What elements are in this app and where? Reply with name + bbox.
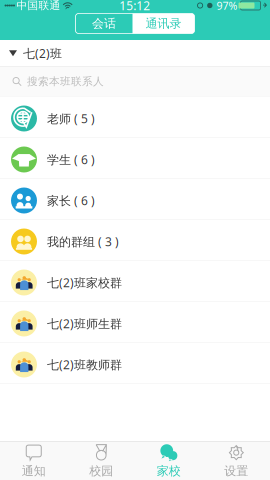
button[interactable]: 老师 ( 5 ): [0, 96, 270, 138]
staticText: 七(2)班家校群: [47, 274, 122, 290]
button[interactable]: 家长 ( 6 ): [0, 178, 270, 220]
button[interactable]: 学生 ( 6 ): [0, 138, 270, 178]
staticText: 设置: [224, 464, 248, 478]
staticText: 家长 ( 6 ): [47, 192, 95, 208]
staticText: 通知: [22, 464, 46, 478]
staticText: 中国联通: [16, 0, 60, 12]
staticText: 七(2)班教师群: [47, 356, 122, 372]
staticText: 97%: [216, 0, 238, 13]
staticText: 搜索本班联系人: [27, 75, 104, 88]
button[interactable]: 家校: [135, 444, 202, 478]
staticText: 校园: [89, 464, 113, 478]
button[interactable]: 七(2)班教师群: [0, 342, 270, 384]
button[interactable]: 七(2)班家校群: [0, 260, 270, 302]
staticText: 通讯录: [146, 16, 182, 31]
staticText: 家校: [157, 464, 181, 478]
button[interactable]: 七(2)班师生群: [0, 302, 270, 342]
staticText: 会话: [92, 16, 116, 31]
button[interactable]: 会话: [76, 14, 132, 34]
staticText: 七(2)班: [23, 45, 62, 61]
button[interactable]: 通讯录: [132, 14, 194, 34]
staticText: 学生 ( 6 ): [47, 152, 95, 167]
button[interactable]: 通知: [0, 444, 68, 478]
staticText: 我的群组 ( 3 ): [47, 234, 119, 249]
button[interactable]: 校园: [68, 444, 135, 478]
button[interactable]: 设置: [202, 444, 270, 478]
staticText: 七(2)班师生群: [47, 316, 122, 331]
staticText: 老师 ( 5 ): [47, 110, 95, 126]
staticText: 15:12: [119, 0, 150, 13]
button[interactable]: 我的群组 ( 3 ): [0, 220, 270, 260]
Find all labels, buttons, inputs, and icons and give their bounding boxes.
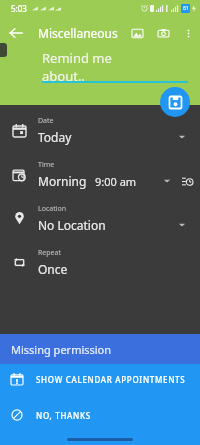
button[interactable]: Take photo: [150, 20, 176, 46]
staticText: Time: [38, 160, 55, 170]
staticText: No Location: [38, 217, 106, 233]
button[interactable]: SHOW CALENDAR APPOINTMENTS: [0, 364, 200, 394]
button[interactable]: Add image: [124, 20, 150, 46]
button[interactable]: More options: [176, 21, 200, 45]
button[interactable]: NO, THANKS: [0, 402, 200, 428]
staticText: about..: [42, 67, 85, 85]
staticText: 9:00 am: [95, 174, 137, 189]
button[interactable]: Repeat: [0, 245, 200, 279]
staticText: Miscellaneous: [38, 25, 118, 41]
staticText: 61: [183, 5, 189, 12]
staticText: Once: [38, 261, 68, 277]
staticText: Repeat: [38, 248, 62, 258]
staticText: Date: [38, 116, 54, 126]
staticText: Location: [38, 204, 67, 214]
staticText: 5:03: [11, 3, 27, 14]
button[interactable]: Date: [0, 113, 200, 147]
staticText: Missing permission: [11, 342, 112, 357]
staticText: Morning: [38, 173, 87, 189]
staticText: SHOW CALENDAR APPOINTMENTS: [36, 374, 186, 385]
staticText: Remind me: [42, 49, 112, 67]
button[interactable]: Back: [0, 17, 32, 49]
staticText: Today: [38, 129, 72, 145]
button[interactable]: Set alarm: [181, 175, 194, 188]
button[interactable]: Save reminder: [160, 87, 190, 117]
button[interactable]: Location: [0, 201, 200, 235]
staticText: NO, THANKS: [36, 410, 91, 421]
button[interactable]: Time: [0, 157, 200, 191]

..........

Retrieve each line of the data in which the word "Date" can be found.

→ **Written reply**:
staticText: Date: [38, 116, 54, 126]
button[interactable]: Date: [0, 113, 200, 147]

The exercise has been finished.